"The Vision of Daniel"
Willem Drost (1633-1659) was a Dutch Golden Age painter and printmaker of history paintings and portraits.
He is a mysterious figure, closely associated with Rembrandt, with very few paintings clearly attributable to him.
He was presumably born in Amsterdam, in what was then known as the United Provinces of the Netherlands. Around 1650 he became a student of Rembrandt, eventually developing a close working relationship, painting history scenes, biblical compositions, symbolic studies of a solitary figure, as well as portraits. As a student, his 1654 painting titled Bathsheba was inspired by Rembrandt's painting done in the same year on the same subject and given the same title, though their treatments are rather different; both Drost's and Rembrandt's paintings are in the Louvre in Paris.

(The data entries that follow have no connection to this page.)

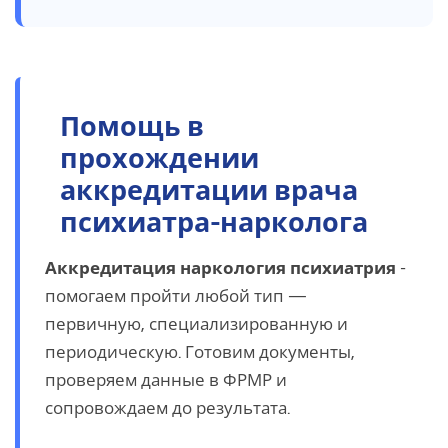
Помощь в
прохождении
аккредитации врача
психиатра-нарколога
Аккредитация наркология психиатрия
-
помогаем пройти любой тип —
первичную, специализированную и
периодическую. Готовим документы,
проверяем данные в ФРМР и
сопровождаем до результата.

Art historian Houbraken described him as a painter of historical allegories and a pupil of Rembrandt. Houbraken saw a Johannes Predicatie (Sermon of John) by him that was well composed and painted. He spent a long period in Rome where he became friends with Karel Lot and the well-to-do Utrecht painter Joan vander Meer, who had travelled to Italy in the company of the marine painter Lieve Verschuier in 1653 and became friends with him there.
He was in Amsterdam until 1655 and then travelled to Italy. He influenced the painter Adolf Boy. Sometime in the mid-1650s, the young artist went to Rome, where, again according to Houbraken, he collaborated with the German artist Johann Carl Loth on a lost series of the Four Evangelists in Venice. He died in the latter city in 1659.